An exact differential equation refers to a special form of differential equation that can be effectively solved by direct integration. The equation typically takes the form \( M(x,y) \, dx + N(x,y) \, dy = 0 \).
For such equations to be considered exact, a specific condition must be met. The partial derivative of \( M(x,y) \) with respect to \( y \) should equal the partial derivative of \( N(x,y) \) with respect to \( x \). This means:

• \( \frac{\partial M}{\partial y} = \frac{\partial N}{\partial x} \)

If this criterion is satisfied, we can integrate \( M(x,y) \) with respect to \( x \) and \( N(x,y) \) with respect to \( y \), combining terms to find the solution.
This exercise presents an equation \( y \, dx + (x + x^{2y}) \, dy = 0 \) which is not initially exact since the partial derivatives are unequal. Thus, an integrating factor or change is required to find a solution.

When a differential equation isn't exact, an integrating factor can be used to convert it into an exact differential equation. This is an ingenious method whereby we find a suitable function, often denoted \( \mu(x,y) \), to multiply through the entire equation.
An effective integrating factor harmonizes the partial derivatives:

• Converting \( \mu M \) and \( \mu N \) such that
  \( \frac{\partial (\mu M)}{\partial y} = \frac{\partial (\mu N)}{\partial x}\)

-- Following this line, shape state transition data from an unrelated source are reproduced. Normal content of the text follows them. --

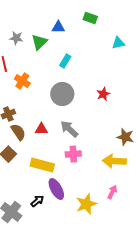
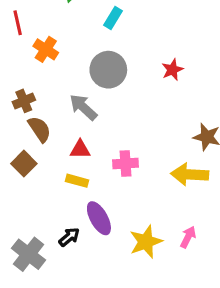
red triangle: (41, 129) -> (80, 149), moved
gray arrow: (69, 129) -> (83, 107), moved
yellow rectangle: (42, 165) -> (77, 181), size x0.6
pink arrow: (112, 192) -> (188, 237), moved

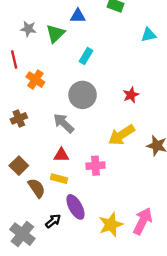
brown semicircle: (39, 129) -> (37, 188), moved
yellow arrow: (190, 174) -> (121, 135), moved, turned -36
pink arrow: (188, 237) -> (143, 221), size x1.6

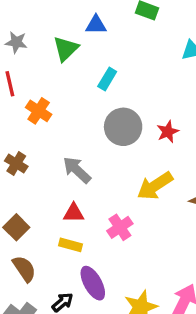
gray star: (28, 29) -> (16, 42), moved
gray circle: (83, 95) -> (123, 127), moved
brown cross: (19, 118) -> (16, 164), turned -35
pink cross: (96, 166) -> (120, 227), turned -30
brown semicircle: (37, 188) -> (24, 269), moved

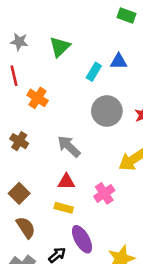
blue triangle: (96, 25) -> (119, 61), moved

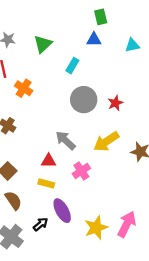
green rectangle: (127, 15) -> (101, 17), turned 56
blue triangle: (119, 61) -> (94, 40), moved
gray arrow: (69, 146) -> (66, 140), moved

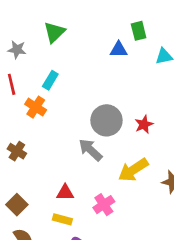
green rectangle: (101, 17) -> (139, 31), moved
green triangle: (43, 44) -> (54, 32), moved
cyan rectangle: (72, 66) -> (50, 80), moved
gray arrow: (66, 140) -> (90, 150), moved

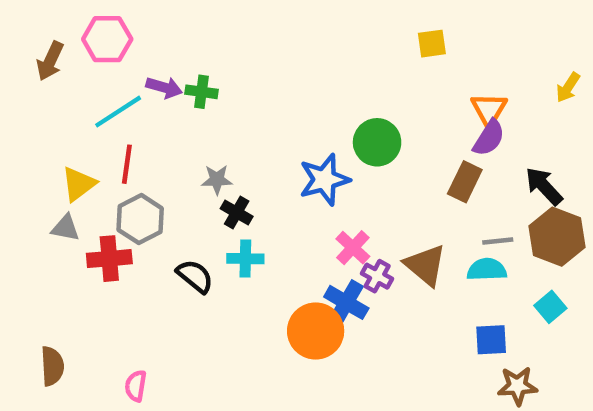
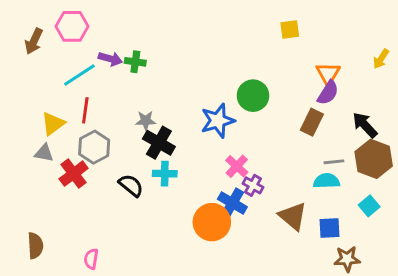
black cross: (237, 213) -> (159, 143), size x1.5
red cross: (109, 259) -> (74, 174), turned -32
brown triangle: (425, 265) -> (293, 216), moved

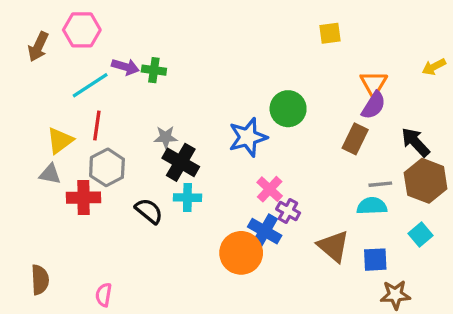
yellow arrow: (381, 59) -> (434, 67), turned 30
red cross: (74, 174) -> (83, 198), turned 36

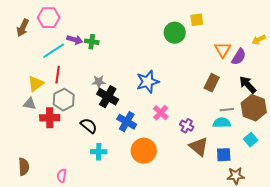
purple semicircle: (374, 105) -> (239, 57), moved
green circle: (288, 109) -> (175, 33), moved
cyan cross: (187, 198) -> (99, 152), moved
purple cross: (288, 211) -> (187, 126), moved
blue cross: (265, 231) -> (127, 122), moved

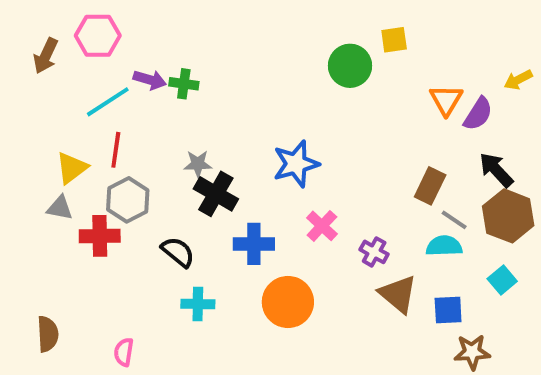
brown rectangle: (212, 83) -> (430, 186), moved
gray line: (227, 110) -> (454, 220), turned 40
blue cross: (127, 122) -> (254, 244), turned -30

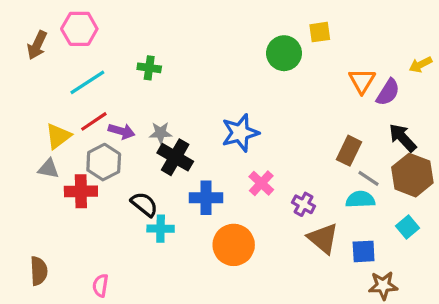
purple arrow: (150, 80) -> (122, 131), moved
red line: (116, 150) -> (94, 121), turned 48
cyan cross: (198, 304) -> (161, 229), moved

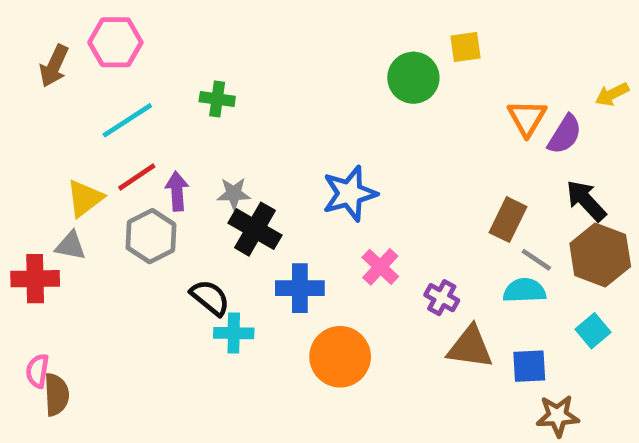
purple arrow: (122, 131) -> (177, 191), turned -110
red cross: (81, 191) -> (35, 279), moved
brown triangle: (323, 238) -> (470, 347), turned -32
pink semicircle: (100, 286) -> (37, 371), moved

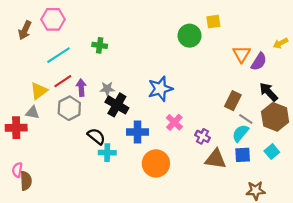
cyan semicircle: (525, 291) -> (240, 133), turned -48
blue square: (529, 366) -> (243, 155), moved

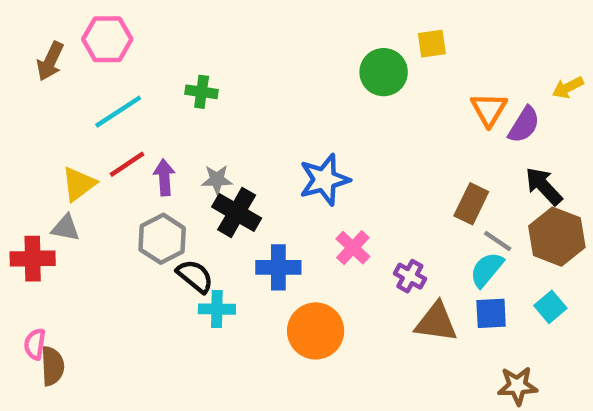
gray hexagon: (69, 108) -> (162, 239), moved

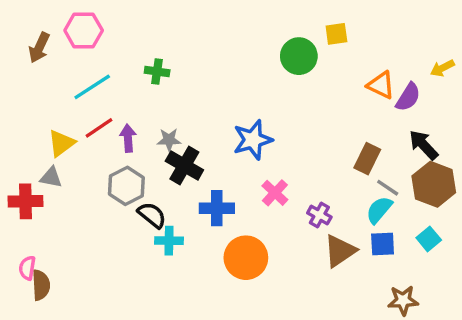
orange triangle: (489, 109) -> (381, 85), turned -36
brown triangle: (436, 322) -> (340, 251), turned -42

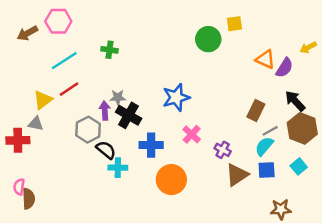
brown arrow: (39, 48) -> (27, 33), turned 36
purple arrow: (128, 138) -> (105, 111), moved
gray line: (388, 188) -> (270, 131), turned -63

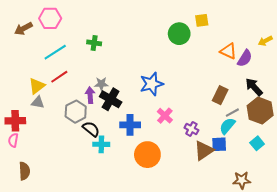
gray triangle: (36, 124) -> (38, 102), moved
blue square: (267, 170) -> (219, 144), moved
pink semicircle: (19, 187) -> (13, 140), moved

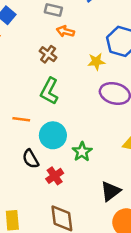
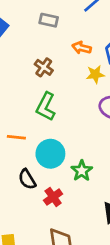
orange arrow: (65, 31) -> (82, 48), moved

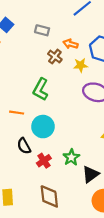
gray rectangle: (49, 20) -> (42, 30), moved
brown cross: (44, 67) -> (55, 57), moved
green star: (82, 171) -> (71, 157), moved

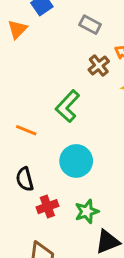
cyan circle: (43, 127) -> (76, 161), moved

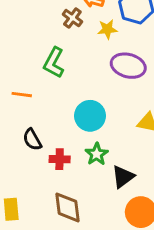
cyan circle: (76, 161) -> (90, 116), moved
red cross: (47, 207) -> (60, 159), turned 36

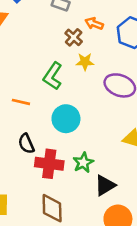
yellow star: (107, 29) -> (85, 62), moved
cyan circle: (90, 116) -> (66, 119), moved
red cross: (60, 159) -> (49, 164), size x1.5

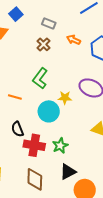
brown cross: (74, 37) -> (43, 44), moved
yellow star: (85, 62) -> (65, 98), moved
black triangle: (105, 185) -> (68, 172), moved

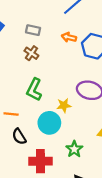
orange arrow: (74, 40) -> (69, 37), moved
black semicircle: (17, 129) -> (19, 137), moved
green star: (60, 146) -> (74, 149), moved

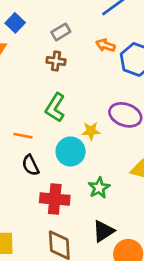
gray rectangle: (33, 30) -> (61, 32), turned -48
brown cross: (31, 53) -> (56, 61), turned -32

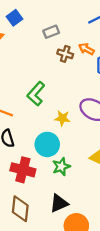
brown cross: (56, 61) -> (65, 54), moved
cyan circle: (71, 151) -> (47, 144), moved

In the exercise, an attempt was made with \( \mu(y) = \frac{1}{y} \), multiplying it across the entire equation. However, adjustments or alternate substitutions were still required because it initially didn't make the equation exact. Thus, exploring different factors or substitutions can often lead to a simplified form or recognizing an identifiable solution pattern.

Partial derivatives are a crucial tool for tackling differential equations, specifically in confirming the exactness of an equation. They refer to the derivative of a function with respect to one variable while keeping others constant.
In the context of exact differential equations, we specifically calculate:

• \( \frac{\partial M}{\partial y} \)
• \( \frac{\partial N}{\partial x} \)

These derivatives help determine whether a given equation is already exact or needs an integrating factor or other modifications.
In this problem, \( M(x, y) = y \) implies \( \frac{\partial M}{\partial y} = 1 \) and for \( N(x, y) = x + x^{2y} \), \( \frac{\partial N}{\partial x} = 1 + 2x^{2y-1} \), showing the inequality that guided the search for an integrating factor. Understanding partial derivatives and their role helps in setting the foundation for recognizing the correct methods to solve various forms of differential equations.